If model is private or doesn't exist as HF model, can use "tiktoken" and pass max_seq_len and (if different) max_output_seq_len
For inference servers like OpenAI etc. if have model name, we use tiktoken with known input/output sequence lengths.

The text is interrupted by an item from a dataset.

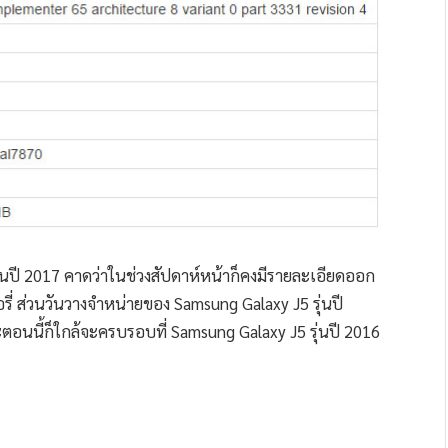
่นปี 2017 คาดว่าในช่วงสัปดาห์หน้าก็คงมีรายละเอียดออก
รี่ ส่วนวันวางจำหน่ายของ Samsung Galaxy J5 รุ่นปี
ตอนนี้ก็ใกล้จะครบรอบที่ Samsung Galaxy J5 รุ่นปี 2016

:param lora_weights: LORA weights path/HF link
:param gpu_id: if use_gpu_id, then use gpu_id for cuda device ID, or auto mode if gpu_id != -1
:param compile_model Whether to compile the model
:param use_cache: Whether to use caching in model (some models fail when multiple threads use)
:param inference_server: Consume base_model as type of model at this address
Address can be text-generation-server hosting that base_model
e.g. python generate.py --inference_server="http://192.168.1.46:6112" --base_model=HuggingFaceH4/zephyr-7b-beta
For a gradio server, use same as TGI server. We infer if it's TGI or Gradio.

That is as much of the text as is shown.